In Smith v. BLD Servs., LLC, No. 117-00167-JMC, 2018 BL 57886 (D. Md. Feb. 21, 2018), the Plaintiff claimed that his employer misclassified him as an “executive” employee exempt from overtime compensation and paid him on a salary basis in order to avoid paying him overtime compensation mandated by the FLSA and MWHL
The Defendant filed a motion for summary judgment arguing that Plaintiff was exempt as an “executive” employee.
In the Court’s analysis, it noted that Plaintiff admitted to elements 1 and 3 of the “executive” employee exemption.

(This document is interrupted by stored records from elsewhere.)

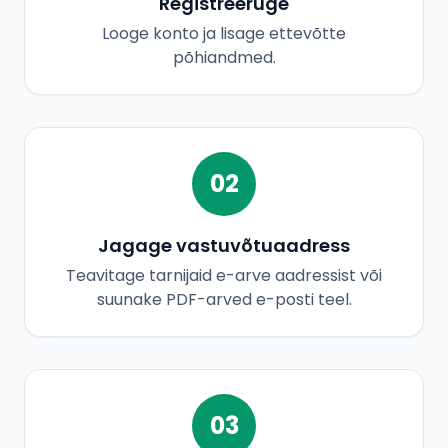
Registreeruge
Looge konto ja lisage ettevõtte
põhiandmed.
02
Jagage vastuvõtuaadress
Teavitage tarnijaid e-arve aadressist või
suunake PDF-arved e-posti teel.
03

Plaintiff also conceded element 4, although he tried to argue that his suggestions were not given particular weight because his project manager, who outranked him in his superintendent position, ultimately made final hiring and firing decisions. The Court noted, however, that the regulations specifically state that an employee’s suggestions and recommendations may still be given particular weight even if the employee does not make the ultimate decision.
Finally, the Court analyzed the second element of the executive employee exemption requiring that management be the primary duty of the exempt employee.

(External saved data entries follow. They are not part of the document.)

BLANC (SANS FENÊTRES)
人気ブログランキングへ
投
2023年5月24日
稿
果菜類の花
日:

For management to be the employee’s “primary duty,” it must be the principal, main, major or most important duty that the employee performs.” 29 C.F.R. § 541.700(a). In analyzing what constitutes an employee’s primary duty, courts consider “the relative importance of the exempt duties as compared with other types of duties; the amount of time spent performing exempt work; the employee’s relative freedom from direct supervision; and the relationship between the employee’s salary and the wages paid to other employees for the kind of nonexempt work performed by the employee.” Jackson v. ReliaSource, Inc., Civ. No. WMN–16–358, 2017 WL 193294, at *4 (D. Md. Jan. 18, 2017).
The Defendant argued that Plaintiff acted in a managerial role because he was responsible for production, expense, and time reports, had the authority to discipline crew members, planned jobs based on a list of projects provided to him in order to maximize efficiency, scouted upcoming projects, maintained safety guidelines, and was given a company credit card to purchase necessary items for jobs. Defendant further alleged that Plaintiff was the only person performing these managerial duties for his crew, and for that reason Plaintiff’s managerial duties were his most important duties.
However, Plaintiff testified that his primary duties were physically setting up and doing the manual work on the lateral production and that his supervisory duties were only a minor part of his day to day job, both in the amount of time he spent doing them and the importance of those activities to the crew’s function.
Plaintiff also contended that he worked under the direct supervision of a project manager and without much autonomy, while Defendant argued that he operated his crew without direct supervision the vast majority of time. Neither Plaintiff nor Defendant provided a comparison of Plaintiff’s monetary compensation to that of his other crew members.
The Court ruled that a genuine dispute of material fact existed as to whether management was Plaintiff’s primary duty in his position as superintendent for Defendant and therefore denied Defendants’ motion for summary judgment.